Problem to work on
Reproduce every record verbatim but drop the pictures.

(Stored data entries)
[Start of Attachment]
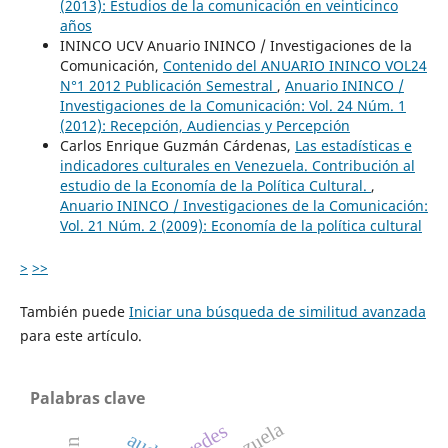
(2013): Estudios de la comunicación en veinticinco
años
ININCO UCV Anuario ININCO / Investigaciones de la
Comunicación,
Contenido del ANUARIO ININCO VOL24
N°1 2012 Publicación Semestral
,
Anuario ININCO /
Investigaciones de la Comunicación: Vol. 24 Núm. 1
(2012): Recepción, Audiencias y Percepción
Carlos Enrique Guzmán Cárdenas,
Las estadísticas e
indicadores culturales en Venezuela. Contribución al
estudio de la Economía de la Política Cultural.
,
Anuario ININCO / Investigaciones de la Comunicación:
Vol. 21 Núm. 2 (2009): Economía de la política cultural
>
>>
También puede
Iniciar una búsqueda de similitud avanzada
para este artículo.
Palabras clave
redes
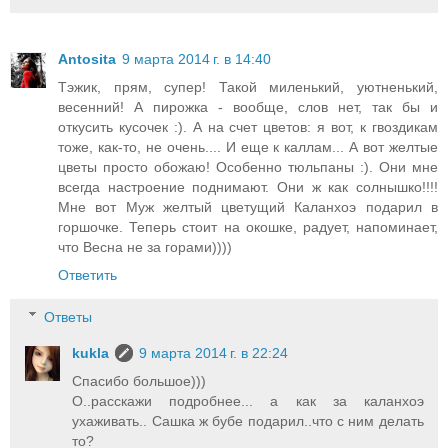
Antosita
9 марта 2014 г. в 14:40
Тэжик, прям, супер! Такой миленький, уютненький,
весенний! А пирожка - вообще, слов нет, так бы и
откусить кусочек :). А на счет цветов: я вот, к гвоздикам
тоже, как-то, не очень.... И еще к каллам... А вот желтые
цветы просто обожаю! Особенно тюльпаны :). Они мне
всегда настроение поднимают. Они ж как солнышко!!!!
Мне вот Муж желтый цветущий Каланхоэ подарил в
горшочке. Теперь стоит на окошке, радует, напоминает,
что Весна не за горами))))
Ответить
Ответы
kukla
9 марта 2014 г. в 22:24
Спасибо большое)))
О..расскажи подробнее... а как за каланхоэ
ухаживать.. Сашка ж бубе подарил..что с ним делать
то?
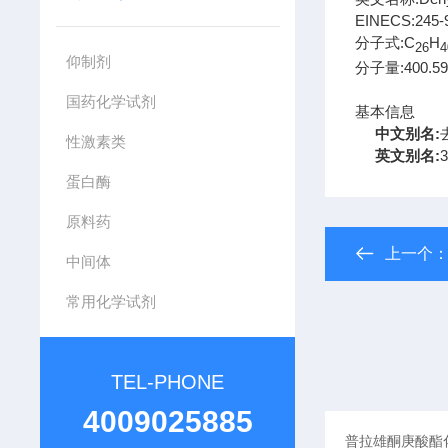
EINECS:
245-
分子式:
C
H
26
4
仰制剂
分子量:
400.5
国药化学试剂
基本信息
中文别名:
性激素类
英文别名:
3
蛋白酶
原料药
上一个
中间体
常用化学试剂
TEL-PHONE
4009025885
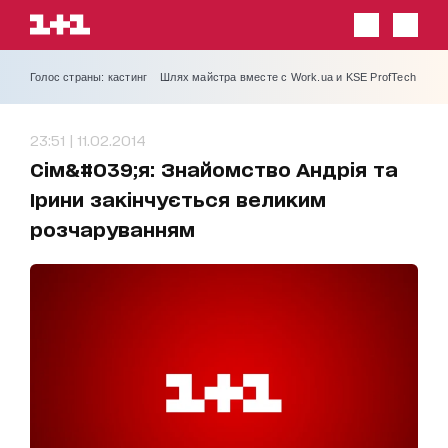
Голос страны: кастинг
Шлях майстра вместе с Work.ua и KSE ProfTech
23:51 | 11.02.2014
Сім&#039;я: Знайомство Андрія та
Ірини закінчується великим
розчаруванням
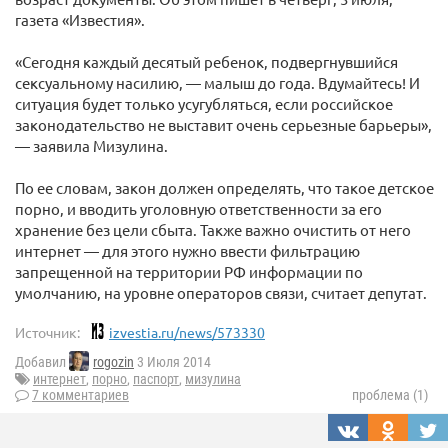
газета «Известия».
«Сегодня каждый десятый ребенок, подвергнувшийся
сексуальному насилию, — малыш до года. Вдумайтесь! И
ситуация будет только усугубляться, если российское
законодательство не выставит очень серьезные барьеры»,
— заявила Мизулина.
По ее словам, закон должен определять, что такое детское
порно, и вводить уголовную ответственности за его
хранение без цели сбыта. Также важно очистить от него
интернет — для этого нужно ввести фильтрацию
запрещенной на территории РФ информации по
умолчанию, на уровне операторов связи, считает депутат.
Источник:
izvestia.ru/news/573330
Добавил
rogozin
3 Июля 2014
интернет
,
порно
,
паспорт
,
мизулина
7 комментариев
проблема (1)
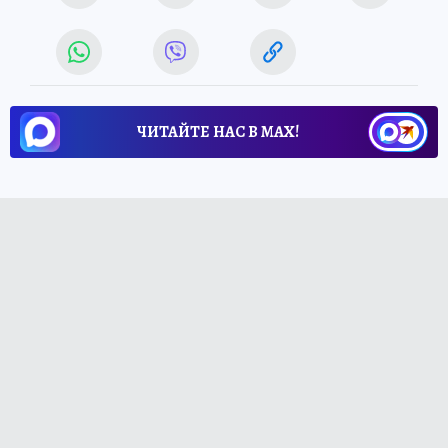
ЧИТАЙТЕ НАС В МАХ!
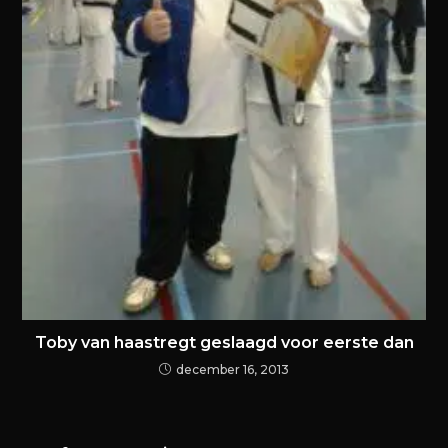
Toby van haastregt geslaagd voor eerste dan
december 16, 2013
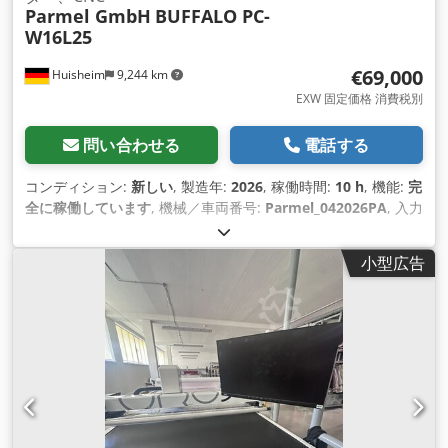
Parmel GmbH
BUFFALO PC-
W16L25
€69,000
Huisheim
9,244 km
EXW 固定価格 消費税別
問い合わせる
電話する
コンディション:
新しい
, 製造年:
2026
, 稼働時間:
10 h
, 機能:
完
全に稼働しています
, 機械／車両番号:
Parmel_042026PA
, 入力
電流の種類:
三相
, 全幅:
2,504 mm
, 全長:
5,768 mm
, 入力電圧:
400 V
, Y軸送り長さ:
2,500 mm
, 作業幅:
1,800 mm
, 全高:
小型広告
1,330 mm
, 繰返し精度:
0.01 mm
, 最大切断幅:
1,600 mm
, 切
断高さ（最大）:
50 mm
, 圧縮空気接続:
4 バー
,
[End of Attachment]
The completed task
(2013): Estudios de la comunicación en veinticinco
años
ININCO UCV Anuario ININCO / Investigaciones de la
Comunicación,
Contenido del ANUARIO ININCO VOL24
N°1 2012 Publicación Semestral
,
Anuario ININCO /
Investigaciones de la Comunicación: Vol. 24 Núm. 1
(2012): Recepción, Audiencias y Percepción
Carlos Enrique Guzmán Cárdenas,
Las estadísticas e
indicadores culturales en Venezuela. Contribución al
estudio de la Economía de la Política Cultural.
,
Anuario ININCO / Investigaciones de la Comunicación:
Vol. 21 Núm. 2 (2009): Economía de la política cultural
>
>>
También puede
Iniciar una búsqueda de similitud avanzada
para este artículo.
Palabras clave
redes
Antosita
9 марта 2014 г. в 14:40
Тэжик, прям, супер! Такой миленький, уютненький,
весенний! А пирожка - вообще, слов нет, так бы и
откусить кусочек :). А на счет цветов: я вот, к гвоздикам
тоже, как-то, не очень.... И еще к каллам... А вот желтые
цветы просто обожаю! Особенно тюльпаны :). Они мне
всегда настроение поднимают. Они ж как солнышко!!!!
Мне вот Муж желтый цветущий Каланхоэ подарил в
горшочке. Теперь стоит на окошке, радует, напоминает,
что Весна не за горами))))
Ответить
Ответы
kukla
9 марта 2014 г. в 22:24
Спасибо большое)))
О..расскажи подробнее... а как за каланхоэ
ухаживать.. Сашка ж бубе подарил..что с ним делать
то?
EINECS:
245-
分子式:
C
H
26
4
仰制剂
分子量:
400.5
国药化学试剂
基本信息
中文别名:
性激素类
英文别名:
3
蛋白酶
原料药
上一个
中间体
常用化学试剂
TEL-PHONE
4009025885
Голос страны: кастинг
Шлях майстра вместе с Work.ua и KSE ProfTech
23:51 | 11.02.2014
Сім&#039;я: Знайомство Андрія та
Ірини закінчується великим
розчаруванням
газета «Известия».
«Сегодня каждый десятый ребенок, подвергнувшийся
сексуальному насилию, — малыш до года. Вдумайтесь! И
ситуация будет только усугубляться, если российское
законодательство не выставит очень серьезные барьеры»,
— заявила Мизулина.
По ее словам, закон должен определять, что такое детское
порно, и вводить уголовную ответственности за его
хранение без цели сбыта. Также важно очистить от него
интернет — для этого нужно ввести фильтрацию
запрещенной на территории РФ информации по
умолчанию, на уровне операторов связи, считает депутат.
Источник:
izvestia.ru/news/573330
Добавил
rogozin
3 Июля 2014
интернет
,
порно
,
паспорт
,
мизулина
7 комментариев
проблема (1)
ЧИТАЙТЕ НАС В МАХ!
Toby van haastregt geslaagd voor eerste dan
december 16, 2013
Parmel GmbH
BUFFALO PC-
W16L25
€69,000
Huisheim
9,244 km
EXW 固定価格 消費税別
問い合わせる
電話する
コンディション:
新しい
, 製造年:
2026
, 稼働時間:
10 h
, 機能:
完
全に稼働しています
, 機械／車両番号:
Parmel_042026PA
, 入力
電流の種類:
三相
, 全幅:
2,504 mm
, 全長:
5,768 mm
, 入力電圧:
400 V
, Y軸送り長さ:
2,500 mm
, 作業幅:
1,800 mm
, 全高:
小型広告
1,330 mm
, 繰返し精度:
0.01 mm
, 最大切断幅:
1,600 mm
, 切
断高さ（最大）:
50 mm
, 圧縮空気接続:
4 バー
,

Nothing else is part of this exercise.